In Italia, il paese dove tutto è più lento, tutto più caro e tutto più difficile da terminare, qualche grande opera negli ultimi venti anni è stata realizzata. E per fortuna. Cosa sarebbe oggi Venezia senza il Mose? Un'opera avviata nel 2003 e che avrebbe bisogno di una serie importante di migliorie. Un'infrastruttura che, nonostante evidenti limiti, riesce però a tutelare una delle più belle, uniche, ma delicate città al mondo: Venezia. Eppure, nel corso degli anni, sono stati ben nove i ricorsi presentati. Tutti rigettati da Tar e Consiglio di Stato. A Firenze per oltre venti anni si è discusso di quale infrastruttura attuare per incrementare il trasporto pubblico locale. Dopo numerosi studi l'amministrazione comunale ha optato per la tramvia rispetto alla metropolitana. Apriti cielo. Comitati di ogni colore, che univano estrema destra, anarchici e nimby si sono legati (letteralmente) agli alberi che sarebbe stati tagliati (e poi ripiantati, in numero pressoché doppio). Commercianti pronti a sostenere che, durante i lavori, avrebbero chiuso per sempre le proprie attività. Risultato? Una volta terminati i cantieri (durati troppo, è questo il vero problema) il traffico privato è diminuito, il prezzo degli immobili in prossimità delle fermate è aumentato tra il 10 e il 20% e il tempo medio degli spostamenti rispetto ai mezzi su gomma si è dimezzato.

 

 

Purtroppo talvolta certe prese di posizione, puramente ideologiche, riescono a bloccare opere indispensabili.

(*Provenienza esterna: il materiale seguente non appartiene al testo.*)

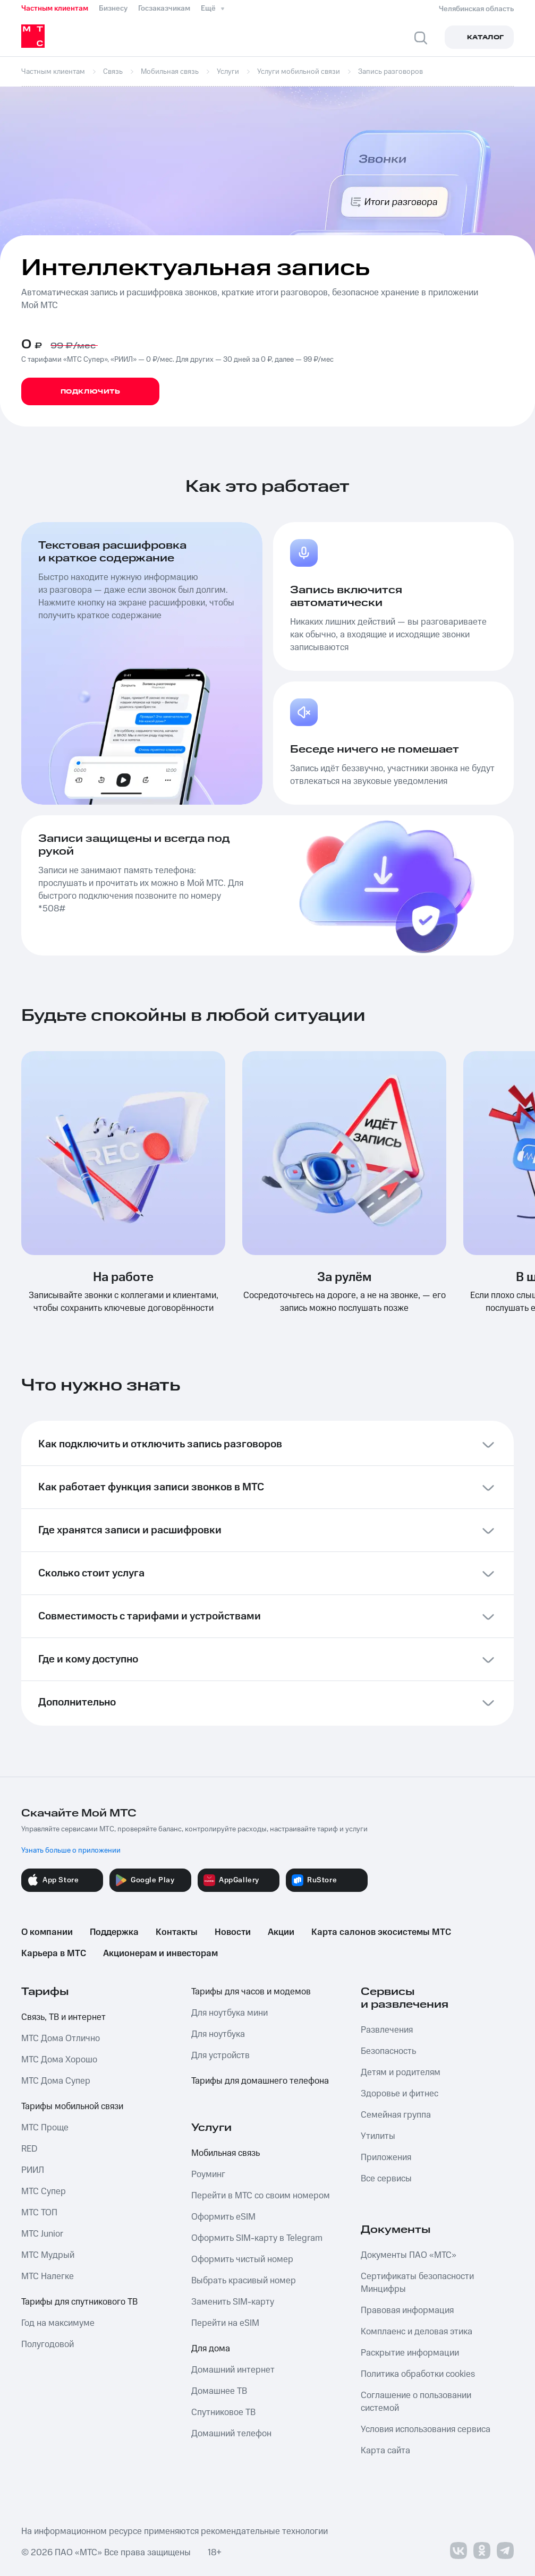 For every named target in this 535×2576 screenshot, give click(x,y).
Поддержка (114, 1932)
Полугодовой (47, 2344)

È il caso della Gronda di Genova. E della «favoletta dell'imminente crollo del Ponte Morandi» messa nero su bianco dal comitato contrario a questa miglioria. Un gruppo di cittadini appoggiati a spada tratta dal Movimento 5 Stelle. Un comunicato che, sin dal 2013, veniva ospitato sul blog di Beppe Grillo. Un documento che, come per magia, dopo la tragedia del 14 agosto 2018, che costò la vita a quarantatré persone innocenti, sparì dal diario virtuale del comico genovese. Chissà, forse se quella Gronda «inutile e dannosa» fosse stata realizzata quei lavoratori che si stavano dirigendo in ufficio, quei turisti che erano diretti in una delle tante località balneari della Riviera di Ponente e quelle madri che stavano portando i propri figli dai nonni, oggi sarebbero ancora vivi.